Non esistevano ne cime ne bitte in grado di reggere a quegli assalti infernali che si susseguirono ininterrottamente per tre interi giorni.
Non ci si poteva avvicinare a quella parte del porto. Le onde erano talmente frequenti e poderose da schiacciare, appiattendole come sogliole, le sventurate macchine che incautamente erano rimaste parcheggiate nel piazzale.
Atterriti e impotenti guardavamo la scena con i binocoli dall'altra parte del porto.
Ognuno cercando in quell'ammasso di schiuma e di scafi aggrovigliati di riconoscere la propria, ma era praticamente impossibile distinguere alcunché di verticale. La schiuma dentro il bacino era alta almeno un metro, il pulviscolo acqueo rendeva impossibile la visione e le barche si muovevano disordinatamente senza quasi rispettare la logica della fisica, assumendo stranissime posizioni; molte avevano rotto gli ormeggi che li tenevano a terra e facendosi largo in mezzo alle vicine, ruotando si erano messe prua al mare tenute soltanto dai cavi dei corpi morti; erano quelle con meno danni, altre affondate, altre sventrate galleggiavano miracolosamente in attesa del loro turno.
Uno stupendo Sangermani appena restaurato stava sull'invasatura, dovevano ancora fissare il motore che era poggiato dentro, la bellissima barca fu rovesciata dall'invaso ed il motore usci letteralmente dalla pancia aprendosi un varco e dilaniando la fiancata..
La gente inebetita da tanto scempio. Chi aveva creduto di riconoscere il relitto della propria singhiozzava, altri attaccandosi a barlumi di speranze fatiscenti, si confortavano sperando solo in danni che in altre circostanze avrebbero fatto impallidire chiunque.
Io, continuavo per ore a fissare con binocolo l'allucinazione che mi faceva ritenere di vedere l'albero in legno della mia barca, in una cosa perfettamente verticale di colore marrone sullo sfondo del muraglione grigio.

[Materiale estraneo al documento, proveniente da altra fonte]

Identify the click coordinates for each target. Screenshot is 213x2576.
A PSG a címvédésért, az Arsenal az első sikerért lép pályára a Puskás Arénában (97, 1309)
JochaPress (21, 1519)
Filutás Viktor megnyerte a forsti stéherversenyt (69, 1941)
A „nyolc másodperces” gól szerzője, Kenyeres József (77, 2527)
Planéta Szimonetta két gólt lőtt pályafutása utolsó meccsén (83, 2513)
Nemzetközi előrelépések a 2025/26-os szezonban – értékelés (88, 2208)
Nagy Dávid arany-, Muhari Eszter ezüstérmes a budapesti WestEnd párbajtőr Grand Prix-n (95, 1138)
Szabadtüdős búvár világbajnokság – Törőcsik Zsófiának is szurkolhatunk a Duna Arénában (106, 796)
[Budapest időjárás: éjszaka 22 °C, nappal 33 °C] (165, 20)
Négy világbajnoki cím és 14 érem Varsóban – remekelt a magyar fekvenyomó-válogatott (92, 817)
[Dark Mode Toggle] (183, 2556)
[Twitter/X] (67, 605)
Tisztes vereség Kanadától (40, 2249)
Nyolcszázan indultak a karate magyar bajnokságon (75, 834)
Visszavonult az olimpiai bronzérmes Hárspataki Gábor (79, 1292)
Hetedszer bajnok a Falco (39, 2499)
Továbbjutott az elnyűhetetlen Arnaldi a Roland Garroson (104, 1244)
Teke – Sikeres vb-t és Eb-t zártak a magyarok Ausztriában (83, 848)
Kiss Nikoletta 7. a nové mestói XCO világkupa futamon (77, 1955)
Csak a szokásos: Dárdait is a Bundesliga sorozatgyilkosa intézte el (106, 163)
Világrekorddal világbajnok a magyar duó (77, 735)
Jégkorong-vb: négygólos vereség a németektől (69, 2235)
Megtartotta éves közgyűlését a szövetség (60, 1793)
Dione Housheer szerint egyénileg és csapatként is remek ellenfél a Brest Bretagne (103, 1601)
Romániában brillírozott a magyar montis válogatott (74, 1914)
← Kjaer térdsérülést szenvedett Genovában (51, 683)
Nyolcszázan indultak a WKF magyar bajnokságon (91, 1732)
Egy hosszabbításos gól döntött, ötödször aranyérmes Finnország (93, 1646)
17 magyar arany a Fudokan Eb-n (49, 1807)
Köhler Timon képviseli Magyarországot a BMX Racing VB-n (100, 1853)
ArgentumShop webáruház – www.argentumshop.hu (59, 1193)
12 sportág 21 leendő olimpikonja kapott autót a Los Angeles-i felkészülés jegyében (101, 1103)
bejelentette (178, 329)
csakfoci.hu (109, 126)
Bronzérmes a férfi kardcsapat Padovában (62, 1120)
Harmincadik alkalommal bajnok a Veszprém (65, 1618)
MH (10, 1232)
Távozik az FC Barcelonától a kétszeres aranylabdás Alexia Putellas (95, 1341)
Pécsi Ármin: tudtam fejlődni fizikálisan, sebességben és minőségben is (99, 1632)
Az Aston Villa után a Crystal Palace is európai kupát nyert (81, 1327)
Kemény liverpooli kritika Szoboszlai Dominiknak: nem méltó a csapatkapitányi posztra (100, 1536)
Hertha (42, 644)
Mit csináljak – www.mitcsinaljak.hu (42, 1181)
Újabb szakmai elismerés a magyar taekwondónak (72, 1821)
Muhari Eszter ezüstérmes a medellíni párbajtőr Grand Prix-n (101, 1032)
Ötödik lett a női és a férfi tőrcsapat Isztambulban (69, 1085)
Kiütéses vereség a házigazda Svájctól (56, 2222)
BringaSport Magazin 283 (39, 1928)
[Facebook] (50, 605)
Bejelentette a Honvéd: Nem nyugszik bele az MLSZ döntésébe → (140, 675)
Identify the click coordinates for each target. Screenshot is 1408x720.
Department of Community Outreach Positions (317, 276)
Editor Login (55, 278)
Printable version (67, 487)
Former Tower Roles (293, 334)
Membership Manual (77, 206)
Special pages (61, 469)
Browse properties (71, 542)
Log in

Si era insinuata nella mia testa farneticante l'ipotesi che le onde, giacché scavalcando il muraglione , formavano un arco durante la caduta, stessero risparmiando i primi metri sotto la verticale del muraglione, dove doveva trovarsi la mia povera barchetta e continuavo ad illudermi che proprio la mia barca potesse salvarsi da quello scempio.
Illusione! Mi dissero poi marinai del circolo, che erano stati evacuati per un pelo prima del peggioramento dalla sede del circolo, che la mia Dafne era stata la prima vittima di quella carneficina.
Letteralmente fatta a pezzi. Rovesciata dall'invasatura già con le prima ondate e poi letteralmente per ore sotto mazzate che l'avevano ridotta e brandelli per poi trascinarne i rimasugli all'interno del porto.
Quello che mi sembrava l'albero era invece una canaletta color legno che passava all'esterno del muraglione in verticale, con dentro i cavi elettrici dell'illuminazione del porto.
Era il 1983
Soltanto un paio d'anni fa un mio amico ritrovò nel suo garage un mozzicone del mio boma in legno che aveva raccolto galleggiante in quei giorni ,l'aveva conservato perché gli piaceva.
Me lo restituì.
E solo un pezzo di legno di mezzo metro con una canaletta scheggiata: è la mia reliquia e io la conservo gelosamente come l'unico ricordo tangibile del mio primo amore.

Ma i sentimenti, le emozioni dei primi esaltanti momenti di vela, le struggenti sensazioni di sentirsi tutt'uno con lei, le gioie delle vittorie sugli eventi, i tormenti dei rischi passati assieme, quelli non sono andati distrutti, rimarranno a cullarsi nei miei ricordi per sempre.

e..."chi non sa che la barca è una cosa viva..." non potrà mai riconoscersi nell'omaggio che questo racconto le ha voluto fare.